Предстояло приятное торжество: наградить царским застольем государственных мужей, потрудившихся на западной границе. Боярина князя Ивана Семеновича Прозоровского, боярина князя Федора Федоровича Волконского и думного дворянина Афанасия Лаврентьевича Ордина-Нащокина. Удачливым послам полагалась и денежная награда: по шести тысяч ефимков – боярам, пять тысяч – думному дворянину. Алексей Михайлович награждать любил, но всякий раз нервничал: есть ли чего давать? Шел казну глядеть.
И вот стоял он в монетной кладовой и глазам своим не верил – не пуста! Весь пол мешками заставлен с деньгами, да с какими!
– Откуда у нас столько серебра? – спросил.
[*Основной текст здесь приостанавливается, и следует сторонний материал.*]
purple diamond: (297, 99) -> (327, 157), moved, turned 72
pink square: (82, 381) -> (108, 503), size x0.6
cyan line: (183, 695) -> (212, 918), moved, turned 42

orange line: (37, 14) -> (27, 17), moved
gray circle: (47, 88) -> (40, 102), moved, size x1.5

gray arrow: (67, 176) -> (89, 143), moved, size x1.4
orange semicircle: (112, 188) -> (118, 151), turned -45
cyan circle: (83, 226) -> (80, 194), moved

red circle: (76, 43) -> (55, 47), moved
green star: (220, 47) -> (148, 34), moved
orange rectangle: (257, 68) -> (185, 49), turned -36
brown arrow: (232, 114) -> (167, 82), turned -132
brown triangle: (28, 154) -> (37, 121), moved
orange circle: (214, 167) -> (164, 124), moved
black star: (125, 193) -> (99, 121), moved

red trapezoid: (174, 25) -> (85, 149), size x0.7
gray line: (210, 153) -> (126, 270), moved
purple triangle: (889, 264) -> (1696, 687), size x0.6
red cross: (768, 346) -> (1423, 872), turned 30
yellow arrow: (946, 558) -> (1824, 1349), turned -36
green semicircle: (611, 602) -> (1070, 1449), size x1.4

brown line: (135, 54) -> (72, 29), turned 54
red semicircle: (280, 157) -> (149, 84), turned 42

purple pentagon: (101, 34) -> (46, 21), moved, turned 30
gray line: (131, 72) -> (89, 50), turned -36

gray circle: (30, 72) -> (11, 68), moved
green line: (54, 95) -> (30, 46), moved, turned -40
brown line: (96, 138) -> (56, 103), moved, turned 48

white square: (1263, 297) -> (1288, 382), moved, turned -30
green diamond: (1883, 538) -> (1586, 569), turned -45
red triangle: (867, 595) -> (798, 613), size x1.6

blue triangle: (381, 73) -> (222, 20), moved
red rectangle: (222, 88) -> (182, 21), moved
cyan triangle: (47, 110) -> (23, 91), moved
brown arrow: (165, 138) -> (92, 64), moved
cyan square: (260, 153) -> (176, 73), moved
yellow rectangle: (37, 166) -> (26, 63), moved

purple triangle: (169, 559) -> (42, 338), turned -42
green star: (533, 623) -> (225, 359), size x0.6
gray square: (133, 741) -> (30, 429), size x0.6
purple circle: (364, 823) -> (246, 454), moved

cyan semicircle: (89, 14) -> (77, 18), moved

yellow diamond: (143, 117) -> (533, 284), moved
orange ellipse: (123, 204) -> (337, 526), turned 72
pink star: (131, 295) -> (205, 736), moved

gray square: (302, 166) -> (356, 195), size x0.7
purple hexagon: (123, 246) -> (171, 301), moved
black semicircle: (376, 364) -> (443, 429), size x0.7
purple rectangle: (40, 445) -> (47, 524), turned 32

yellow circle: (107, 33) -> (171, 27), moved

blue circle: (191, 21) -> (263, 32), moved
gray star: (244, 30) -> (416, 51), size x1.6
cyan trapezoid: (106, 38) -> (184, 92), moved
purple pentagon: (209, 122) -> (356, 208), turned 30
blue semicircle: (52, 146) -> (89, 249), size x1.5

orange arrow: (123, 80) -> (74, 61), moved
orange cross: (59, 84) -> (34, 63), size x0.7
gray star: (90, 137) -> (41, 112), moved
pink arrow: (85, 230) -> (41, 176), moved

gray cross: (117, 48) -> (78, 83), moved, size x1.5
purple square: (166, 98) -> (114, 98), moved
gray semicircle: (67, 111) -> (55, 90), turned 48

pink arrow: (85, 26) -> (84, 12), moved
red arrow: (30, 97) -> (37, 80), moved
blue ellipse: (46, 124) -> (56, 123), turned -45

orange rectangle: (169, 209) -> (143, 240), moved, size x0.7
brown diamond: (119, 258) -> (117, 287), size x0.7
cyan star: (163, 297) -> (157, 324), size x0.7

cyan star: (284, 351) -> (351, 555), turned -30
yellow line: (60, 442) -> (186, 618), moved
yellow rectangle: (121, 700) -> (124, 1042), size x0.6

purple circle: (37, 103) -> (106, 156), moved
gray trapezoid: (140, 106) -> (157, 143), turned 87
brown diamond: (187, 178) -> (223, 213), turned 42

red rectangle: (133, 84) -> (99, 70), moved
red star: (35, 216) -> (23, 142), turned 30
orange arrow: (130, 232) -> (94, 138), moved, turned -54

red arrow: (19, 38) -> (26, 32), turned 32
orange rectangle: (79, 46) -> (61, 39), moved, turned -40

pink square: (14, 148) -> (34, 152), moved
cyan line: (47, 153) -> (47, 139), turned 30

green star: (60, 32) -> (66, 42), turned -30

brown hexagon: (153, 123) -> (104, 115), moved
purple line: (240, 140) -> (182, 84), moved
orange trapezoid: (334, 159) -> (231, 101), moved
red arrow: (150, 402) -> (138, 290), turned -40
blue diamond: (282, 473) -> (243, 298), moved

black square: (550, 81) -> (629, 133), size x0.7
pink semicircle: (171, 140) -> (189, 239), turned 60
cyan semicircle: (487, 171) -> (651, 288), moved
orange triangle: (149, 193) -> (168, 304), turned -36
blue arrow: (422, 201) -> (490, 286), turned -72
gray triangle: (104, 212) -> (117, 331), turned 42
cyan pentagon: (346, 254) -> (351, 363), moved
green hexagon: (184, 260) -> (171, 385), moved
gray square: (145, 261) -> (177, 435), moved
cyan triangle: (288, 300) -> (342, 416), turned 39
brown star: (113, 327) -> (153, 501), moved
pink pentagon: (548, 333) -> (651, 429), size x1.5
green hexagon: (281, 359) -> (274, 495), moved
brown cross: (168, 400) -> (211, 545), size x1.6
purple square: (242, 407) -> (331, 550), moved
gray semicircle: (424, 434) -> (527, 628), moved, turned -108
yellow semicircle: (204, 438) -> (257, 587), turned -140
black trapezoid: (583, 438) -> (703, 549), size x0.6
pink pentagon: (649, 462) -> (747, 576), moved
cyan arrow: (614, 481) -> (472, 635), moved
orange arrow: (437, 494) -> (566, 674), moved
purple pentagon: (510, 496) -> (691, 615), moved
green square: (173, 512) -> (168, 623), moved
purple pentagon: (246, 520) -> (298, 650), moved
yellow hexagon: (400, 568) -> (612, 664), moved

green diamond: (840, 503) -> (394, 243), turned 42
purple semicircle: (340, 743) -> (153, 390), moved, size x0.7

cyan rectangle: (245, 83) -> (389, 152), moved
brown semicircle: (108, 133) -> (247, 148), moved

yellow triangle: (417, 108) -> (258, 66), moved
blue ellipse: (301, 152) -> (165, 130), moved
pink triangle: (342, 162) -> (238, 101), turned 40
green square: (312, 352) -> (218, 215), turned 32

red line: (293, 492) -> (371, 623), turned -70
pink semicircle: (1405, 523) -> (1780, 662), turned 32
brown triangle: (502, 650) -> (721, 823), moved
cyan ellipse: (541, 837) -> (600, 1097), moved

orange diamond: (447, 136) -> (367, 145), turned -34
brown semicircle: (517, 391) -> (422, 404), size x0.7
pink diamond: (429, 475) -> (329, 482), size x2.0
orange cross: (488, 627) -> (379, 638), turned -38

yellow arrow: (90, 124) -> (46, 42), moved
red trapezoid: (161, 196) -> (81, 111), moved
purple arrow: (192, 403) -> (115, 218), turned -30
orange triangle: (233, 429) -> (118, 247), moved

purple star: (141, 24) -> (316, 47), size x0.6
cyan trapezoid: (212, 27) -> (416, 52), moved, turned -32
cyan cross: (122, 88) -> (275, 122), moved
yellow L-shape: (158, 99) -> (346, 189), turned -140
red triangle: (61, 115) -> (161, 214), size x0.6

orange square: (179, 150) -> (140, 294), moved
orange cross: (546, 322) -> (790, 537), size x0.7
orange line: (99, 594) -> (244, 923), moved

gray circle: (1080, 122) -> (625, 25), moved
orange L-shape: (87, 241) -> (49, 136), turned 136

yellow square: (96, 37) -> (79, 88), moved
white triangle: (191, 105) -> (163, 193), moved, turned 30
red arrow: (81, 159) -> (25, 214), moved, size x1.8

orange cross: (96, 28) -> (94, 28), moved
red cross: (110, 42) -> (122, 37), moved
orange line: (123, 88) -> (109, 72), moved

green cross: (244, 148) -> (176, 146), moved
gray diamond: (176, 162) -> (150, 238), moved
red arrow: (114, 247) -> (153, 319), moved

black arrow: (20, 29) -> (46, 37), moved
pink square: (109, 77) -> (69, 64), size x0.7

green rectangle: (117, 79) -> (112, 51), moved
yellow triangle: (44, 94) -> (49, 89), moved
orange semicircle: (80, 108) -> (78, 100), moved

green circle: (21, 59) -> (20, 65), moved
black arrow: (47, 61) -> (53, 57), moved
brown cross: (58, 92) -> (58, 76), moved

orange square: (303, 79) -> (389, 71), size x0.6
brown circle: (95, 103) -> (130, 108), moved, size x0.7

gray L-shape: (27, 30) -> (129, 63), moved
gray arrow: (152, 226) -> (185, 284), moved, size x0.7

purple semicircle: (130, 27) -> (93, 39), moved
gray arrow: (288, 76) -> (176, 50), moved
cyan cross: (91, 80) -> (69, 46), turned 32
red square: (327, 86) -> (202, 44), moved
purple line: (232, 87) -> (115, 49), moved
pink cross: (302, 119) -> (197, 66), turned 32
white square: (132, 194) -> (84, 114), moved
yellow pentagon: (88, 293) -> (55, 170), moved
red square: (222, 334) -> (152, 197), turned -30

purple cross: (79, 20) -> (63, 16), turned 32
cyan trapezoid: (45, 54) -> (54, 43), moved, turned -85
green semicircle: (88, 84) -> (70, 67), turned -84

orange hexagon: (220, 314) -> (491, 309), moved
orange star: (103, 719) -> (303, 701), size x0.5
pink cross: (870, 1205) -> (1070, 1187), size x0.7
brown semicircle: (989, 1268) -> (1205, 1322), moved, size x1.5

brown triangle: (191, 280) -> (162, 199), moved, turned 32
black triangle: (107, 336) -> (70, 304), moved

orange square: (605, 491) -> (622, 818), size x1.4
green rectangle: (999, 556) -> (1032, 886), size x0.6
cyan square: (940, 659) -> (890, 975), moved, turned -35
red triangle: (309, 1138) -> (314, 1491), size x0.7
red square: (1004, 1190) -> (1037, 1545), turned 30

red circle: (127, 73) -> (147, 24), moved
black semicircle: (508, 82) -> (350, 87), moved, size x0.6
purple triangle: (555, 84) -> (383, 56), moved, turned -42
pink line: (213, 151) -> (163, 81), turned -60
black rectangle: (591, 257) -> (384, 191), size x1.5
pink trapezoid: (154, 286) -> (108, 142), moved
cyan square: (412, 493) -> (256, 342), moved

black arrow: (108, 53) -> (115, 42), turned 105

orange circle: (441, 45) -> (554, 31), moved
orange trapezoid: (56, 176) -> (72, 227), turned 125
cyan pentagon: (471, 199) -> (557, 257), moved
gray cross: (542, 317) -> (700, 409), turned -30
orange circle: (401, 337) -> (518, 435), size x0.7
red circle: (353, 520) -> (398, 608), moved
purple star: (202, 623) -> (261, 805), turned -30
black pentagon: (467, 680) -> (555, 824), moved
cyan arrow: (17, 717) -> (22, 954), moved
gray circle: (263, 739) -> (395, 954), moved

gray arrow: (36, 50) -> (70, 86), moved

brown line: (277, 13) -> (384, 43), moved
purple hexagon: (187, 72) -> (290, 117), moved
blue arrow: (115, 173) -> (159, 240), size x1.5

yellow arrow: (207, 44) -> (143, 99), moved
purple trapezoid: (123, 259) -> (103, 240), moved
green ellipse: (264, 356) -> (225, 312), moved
Казначей Илья Данилович Милославский самодовольства смирением не покрыл и похвальбы во взорах не умерил:
– Бог посылает, великий государь!
Алексею Михайловичу было не до шуток, поглядел на тестя из-под сдвинутых бровей.
– Великий государь, денежки с Украины привезли. Как ты повелел, так и делается. Наши люди скупают на торгах серебряную монету. И за хлеб, и за медь, как придется.
Алексей Михайлович сел на корточки перед приземистыми длинными мешочками денег. Взял круглую аккуратную монету. На одной стороне король с подкрученным усом, на другой стороне львы держат щит с латинским крестом. Попробовал прочитать иноземную надпись.
– Грос… арг… трит…
– Трояк это, – объяснил Милославский. – Сигизмунд ихний, отец нынешнего Яна Казимира. А самого Яна вот грош, вот два гроша. На гроше парсуна, а на двух грошах герб. Я талерам радуюсь. Данцигские, тяжелые. Я настоящее серебро даже по запаху чувствую.
– Экий ты говорун, Илья Данилович. – У царя настроение с непогоды на ведро поменялось. – Покажи мне наши деньги.
Взял медный полтинник и такой же величины ефимок, перечеканенный из талера Брауншвейг-Вольфенбюттеля.
– На нашем царь, конь… Орел ясный, даже когти на лапах видны… Почему же от нашего шарахаются?
– Медь, – вздохнул Илья Данилович. – На Украине за сто медных рублей серебряных дают семьдесят и шестьдесят…
– За вранье палкой огрею! – урезонил казначея Алексей Михайлович. – Пятьдесят уже не дают. Прикажи, Илья Данилович, отсчитать два раза по шесть тысяч. По четыре тысячи медью, по две серебром… И еще пять тысяч. Все серебром.
– Может, хоть тысчонку тоже…
– Все пять… Или уж ладно… Четыре с половиной серебром, а пятьсот медью.
– Для друйского воеводы?
– Был друйский, ныне наместник шацкий и лифляндский. Для Афанасия Лаврентьевича.
– Ох как ты его приваживаешь, великий государь!
– Цена по делам, любовь по верности. – И чтобы погасить в Милославском приступ зависти, обнял тестюшку. – Разве мало тебя жалую, Илья Данилович? Ты – родной человек, ты сам должен приискивать для внука, для Алексея Алексеевича, людей надежных, которые от слова и от царя не отступают, все равно что от Бога. Ордин-Нащокин – слуга. Не мошне своей слуга, а мне, государю. И государству. Не надо ему меди подсыпать. Дай все пять тысяч, и все беленькими.
На Всехсвятском мосту, опасном для езды, начатом еще в 1645 году и так и не достроенном, Афанасий Лаврентьевич Ордин-Нащокин вышел из кибитки. Каменные арки соединить не сумели, прогалы заделали деревом, перекинули настилы, но, не перекрестясь, не сказав «авось», не ездили. Рухнет не рухнет, зато на Москву поглядеть любо. Вся краса перед глазами.